Cinéma . Sept films signés par des réalisatrices espagnoles sont projetés au Caire, du 11 avril au 9 mai, au centre Cervantes, dans le cadre du 10e anniversaire du Festival international de Zaragoza. 

Voyage à l’espagnole

Les réalisatrices espagnoles font la fête au Caire, précisément au centre Cervantes. « C’est une première du genre à Cervantes, qui consiste à trier un bouquet de films ayant déjà participé aux diverses éditions du Festival de Zaragoza, pour célébrer son 10e anniversaire », a déclaré la réalisatrice égyptienne Amal Ramsis, coordinatrice de cet événement. Le Festival de Zaragoza sur le cinéma des femmes est en effet l’un des plus importants d’Espagne, de par son public croissant et son objectif artistique. Se tenant chaque année au mois de mars, il donne la parole aux réalisatrices et femmes rebelles.

« A travers le cinéma, les réalisatrices espagnoles comme leurs semblables de par le monde parviennent à briser les tabous et à défier les stéréotypes qui leur étaient transmis par l’éducation et les traditions », souligne Salah Mahran, critique de cinéma. Ainsi, les femmes se reconnaissent-elles dans leur identité comme sujet d’histoire, à travers ce rendez-vous incontournable des cinéphiles et des féministes. « Les films choisis pour le panorama de Cervantes expriment sans doute le regard des femmes sur leurs sociétés, tout en valorisant leurs différentes cultures et rendant hommage aux actrices, scénaristes, monteuses, chefs opératrices et toutes les créatrices de films », explique Amal Ramsis. La programmation est en fait très diversifiée, ouverte sur les différentes expressions cinématographiques. Au total, sept films sont présentés comme un voyage d’exploration opéré par les réalisatrices au sein des différentes sociétés.

Parmi ces films, Ni locas ni terroristas (ni folles ni terroristes), un documentaire de 50 minutes, réalisé par Cecilia Barriga en 2005, fait office de référence. Pour les critiques espagnols, le film est un chef-d’œuvre montrant le rôle de la femme dans la guerre contre les stupéfiants. Ce, à travers l’histoire de cinq mères de famille qui perdent leurs fils à cause des stupéfiants, de quoi les dresser contre le gouvernement et la mafia de la drogue. Un film d’action au rythme accéléré, dévoilant la capacité de sa réalisatrice à discuter des sujets épineux dans un cadre artistique réussi.

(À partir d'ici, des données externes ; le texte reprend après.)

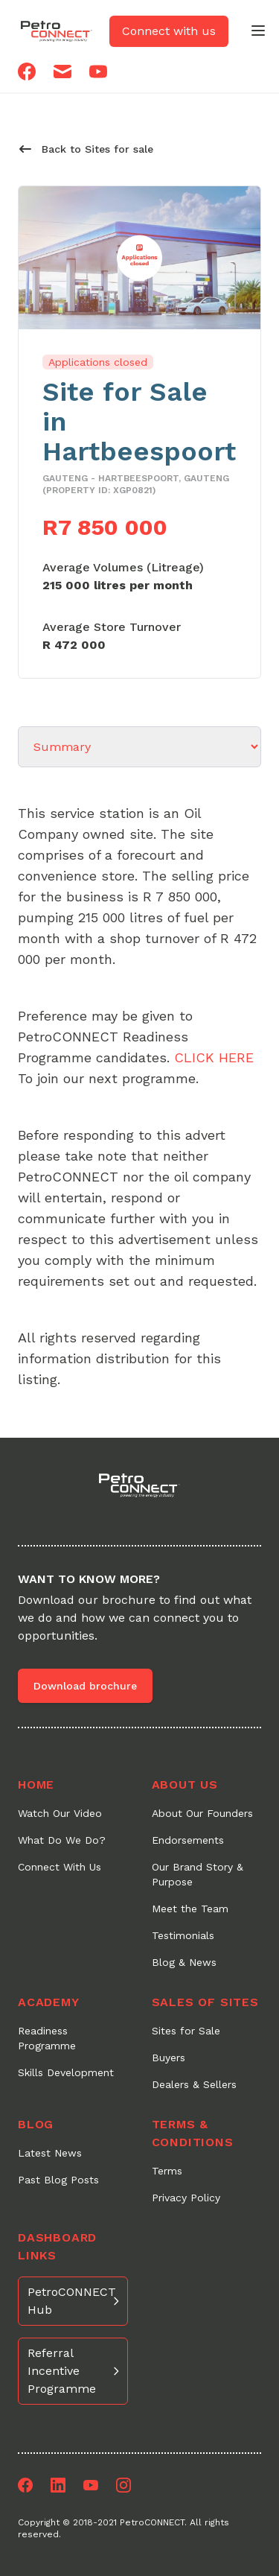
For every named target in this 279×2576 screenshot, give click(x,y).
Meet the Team (190, 1908)
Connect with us (169, 31)
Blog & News (184, 1962)
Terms (167, 2171)
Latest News (50, 2153)
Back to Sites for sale (85, 149)
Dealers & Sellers (194, 2084)
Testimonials (183, 1935)
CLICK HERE (214, 1057)
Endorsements (188, 1840)
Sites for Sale (186, 2031)
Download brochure (85, 1686)
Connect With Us (59, 1867)
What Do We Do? (62, 1840)
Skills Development (66, 2072)
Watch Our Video (60, 1813)
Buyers (168, 2057)
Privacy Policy (186, 2198)
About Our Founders (202, 1813)
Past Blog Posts (58, 2180)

En comparaison, El Cielito (le ciel, 2004), de Maria Victoria Menis, passerait pour une histoire inoffensive d’amitié dans un camping sauvage. C’est l’histoire d’un jeune bohémien qui, en visitant un petit village argentin, fait la connaissance d’un père de famille et découvre la souffrance économique et sociale du pays. Prenant en charge de défendre l’enfant benjamin de la famille, le jeune vagabond trouve un sens à sa vie.

Malgré leurs différences, Le Ciel comme Ni folles ni terroristes, révèlent une société déchirée entre le goût de vivre et la présence de la souffrance. Ils démontrent la capacité des femmes-réalisatrices à exposer les sentiments humains.

L’engagement politique et social donne également à des films comme Resistencia (résistance, 2006), de Lucinda Torre, une valeur accrue. Tout le long de ses 112 minutes, le documentaire dénonce la mondialisation, en relatant l’histoire d’une centaine d’ouvriers licenciés du jour au lendemain dans le Nord de l’Espagne. Ils décident d’organiser des manifestations contre le despotisme des capitaux, de quoi choquer l’opinion publique et les aider à reprendre leur travail. A travers une vision féminine, tantôt douce tantôt rigoureuse, la réalisatrice a réussi à transmettre l’insurrection des citoyens.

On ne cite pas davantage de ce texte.